Lehrhaupt & Kakoyiannis

 

A PROFESSIONAL CORPORATION

805 THIRD AVENUE

NEW YORK, NEW YORK 10022

———

TELEPHONE (212) 752-1000

FACSIMILE (212) 355-4608

 

 

 

January 6, 2023

 

Network-1 Technologies, Inc

65 Locust Avenue, Third Floor
New Canaan, Connecticut 06840

 

Re:    Securities Being Registered under Registration Statement on Form S-8

We have acted as counsel to you in connection with your filing of a Registration Statement on Form S-8 (the “Registration Statement”) pursuant to the Securities Act of 1933, as amended (the “Securities Act”), on or about the date hereof relating to an aggregate of 2,300,000 shares (the “Shares”) of common stock, $0.01 par value per share (the “Common Stock”), of Network-1 Technologies, Inc., a Delaware corporation (the “Company”), that may be issued pursuant to the Company’s 2022 Stock Incentive Plan (the “Plan”).

We have reviewed such documents and made such examination of law as we have deemed appropriate to give the opinions set forth below. We have relied, without independent verification, on certificates of public officials and, as to matters of fact material to the opinion set forth below, on certificates of officers of the Company.

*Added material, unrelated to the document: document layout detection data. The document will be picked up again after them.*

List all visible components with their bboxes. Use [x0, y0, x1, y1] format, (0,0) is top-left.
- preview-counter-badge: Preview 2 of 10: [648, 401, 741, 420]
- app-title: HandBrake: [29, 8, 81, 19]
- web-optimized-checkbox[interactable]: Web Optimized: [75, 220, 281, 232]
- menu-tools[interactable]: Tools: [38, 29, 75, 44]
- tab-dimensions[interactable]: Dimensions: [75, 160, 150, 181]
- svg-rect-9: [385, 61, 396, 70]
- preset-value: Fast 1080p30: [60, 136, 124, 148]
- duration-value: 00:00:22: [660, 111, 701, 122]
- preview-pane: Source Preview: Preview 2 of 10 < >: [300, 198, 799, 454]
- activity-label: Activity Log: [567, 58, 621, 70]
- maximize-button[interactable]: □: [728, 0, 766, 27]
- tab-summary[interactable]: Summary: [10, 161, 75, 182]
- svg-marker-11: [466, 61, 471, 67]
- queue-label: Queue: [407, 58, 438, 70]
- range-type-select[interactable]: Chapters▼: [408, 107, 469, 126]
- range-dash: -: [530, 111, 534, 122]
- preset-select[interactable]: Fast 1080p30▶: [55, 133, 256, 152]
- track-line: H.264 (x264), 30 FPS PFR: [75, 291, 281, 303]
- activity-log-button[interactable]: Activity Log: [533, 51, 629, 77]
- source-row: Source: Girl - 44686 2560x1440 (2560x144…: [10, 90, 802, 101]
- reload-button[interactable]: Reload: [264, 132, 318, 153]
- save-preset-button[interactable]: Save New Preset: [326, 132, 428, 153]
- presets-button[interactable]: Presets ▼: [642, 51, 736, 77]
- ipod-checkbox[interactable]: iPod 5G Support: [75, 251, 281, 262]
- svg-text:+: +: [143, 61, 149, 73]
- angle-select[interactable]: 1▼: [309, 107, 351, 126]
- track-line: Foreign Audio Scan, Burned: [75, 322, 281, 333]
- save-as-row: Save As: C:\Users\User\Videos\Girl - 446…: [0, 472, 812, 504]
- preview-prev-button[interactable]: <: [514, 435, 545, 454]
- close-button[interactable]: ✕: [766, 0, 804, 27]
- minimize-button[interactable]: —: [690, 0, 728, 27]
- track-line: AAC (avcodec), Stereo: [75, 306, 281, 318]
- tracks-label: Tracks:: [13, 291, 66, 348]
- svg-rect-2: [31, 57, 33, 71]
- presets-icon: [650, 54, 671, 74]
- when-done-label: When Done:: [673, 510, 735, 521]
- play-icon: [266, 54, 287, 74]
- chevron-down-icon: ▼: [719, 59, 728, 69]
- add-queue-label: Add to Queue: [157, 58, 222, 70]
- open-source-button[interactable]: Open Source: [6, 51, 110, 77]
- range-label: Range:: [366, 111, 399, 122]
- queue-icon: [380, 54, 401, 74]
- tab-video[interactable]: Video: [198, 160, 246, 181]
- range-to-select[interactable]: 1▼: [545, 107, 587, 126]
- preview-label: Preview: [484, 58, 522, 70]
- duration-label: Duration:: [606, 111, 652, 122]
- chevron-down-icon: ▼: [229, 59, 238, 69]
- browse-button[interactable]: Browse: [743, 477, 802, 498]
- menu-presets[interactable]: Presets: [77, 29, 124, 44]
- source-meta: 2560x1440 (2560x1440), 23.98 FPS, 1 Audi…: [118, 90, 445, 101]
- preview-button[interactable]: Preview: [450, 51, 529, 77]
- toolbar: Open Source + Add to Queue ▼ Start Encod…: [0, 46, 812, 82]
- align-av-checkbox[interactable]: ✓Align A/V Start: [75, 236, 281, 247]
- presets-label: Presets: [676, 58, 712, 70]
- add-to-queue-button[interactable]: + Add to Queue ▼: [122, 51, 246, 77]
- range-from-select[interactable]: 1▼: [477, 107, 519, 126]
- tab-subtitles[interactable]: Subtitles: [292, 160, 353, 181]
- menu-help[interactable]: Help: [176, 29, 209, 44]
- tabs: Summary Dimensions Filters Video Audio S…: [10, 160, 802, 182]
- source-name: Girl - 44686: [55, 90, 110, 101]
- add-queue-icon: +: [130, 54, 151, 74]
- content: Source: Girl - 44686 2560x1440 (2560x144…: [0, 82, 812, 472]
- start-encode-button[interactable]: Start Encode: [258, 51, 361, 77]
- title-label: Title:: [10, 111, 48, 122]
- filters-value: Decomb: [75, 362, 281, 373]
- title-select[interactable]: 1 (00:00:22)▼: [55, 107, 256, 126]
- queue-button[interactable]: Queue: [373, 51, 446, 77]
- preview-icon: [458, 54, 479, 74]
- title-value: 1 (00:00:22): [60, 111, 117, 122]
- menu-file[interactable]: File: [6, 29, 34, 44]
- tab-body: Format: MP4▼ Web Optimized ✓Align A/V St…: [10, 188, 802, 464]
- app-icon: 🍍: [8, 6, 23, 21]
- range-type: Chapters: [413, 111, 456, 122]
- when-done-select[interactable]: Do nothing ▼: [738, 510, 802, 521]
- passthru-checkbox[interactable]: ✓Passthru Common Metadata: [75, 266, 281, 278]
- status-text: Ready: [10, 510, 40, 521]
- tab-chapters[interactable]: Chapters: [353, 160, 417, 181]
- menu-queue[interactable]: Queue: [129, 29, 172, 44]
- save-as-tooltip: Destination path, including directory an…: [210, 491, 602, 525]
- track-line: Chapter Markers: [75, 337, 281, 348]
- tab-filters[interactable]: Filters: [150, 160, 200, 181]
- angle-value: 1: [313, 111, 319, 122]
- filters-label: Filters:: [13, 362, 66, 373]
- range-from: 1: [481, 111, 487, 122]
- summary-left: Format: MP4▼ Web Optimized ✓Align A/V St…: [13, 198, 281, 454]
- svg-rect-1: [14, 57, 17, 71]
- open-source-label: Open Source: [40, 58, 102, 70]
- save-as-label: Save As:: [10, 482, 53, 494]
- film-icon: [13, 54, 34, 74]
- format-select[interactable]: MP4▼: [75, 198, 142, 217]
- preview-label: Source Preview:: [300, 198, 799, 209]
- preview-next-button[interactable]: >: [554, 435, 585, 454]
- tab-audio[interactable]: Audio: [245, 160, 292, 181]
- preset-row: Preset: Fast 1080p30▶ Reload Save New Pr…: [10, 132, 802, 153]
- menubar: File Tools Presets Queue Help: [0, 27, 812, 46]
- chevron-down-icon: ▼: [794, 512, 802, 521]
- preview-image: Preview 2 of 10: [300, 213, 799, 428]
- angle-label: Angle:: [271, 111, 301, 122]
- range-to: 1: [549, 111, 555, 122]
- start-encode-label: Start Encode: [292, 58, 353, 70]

The opinion set forth below is limited to the Delaware General Corporation Law.

In rendering this opinion, we have assumed that (i) the Shares will be issued in accordance with the terms of the Plan and (ii) at the time of issuance of any Shares, there shall be a sufficient number of duly authorized and unissued shares of Common Stock to accommodate the issuance of the Shares.

Based on the foregoing, we are of the opinion that the Shares have been duly authorized and, upon issuance and delivery against payment therefor in accordance with the terms of the Plan, will be validly issued, fully paid and nonassessable.

We hereby consent to the inclusion of this opinion as Exhibit 5.1 to the Registration Statement. In giving our consent, we do not admit that we are in the category of persons whose consent is required under Section 7 of the Securities Act or the rules and regulations thereunder.

Very truly yours,

/s/ Eiseman Levine Lehrhaupt & Kakoyiannis, P.C.               

Eiseman Levine Lehrhaupt & Kakoyiannis, P.C.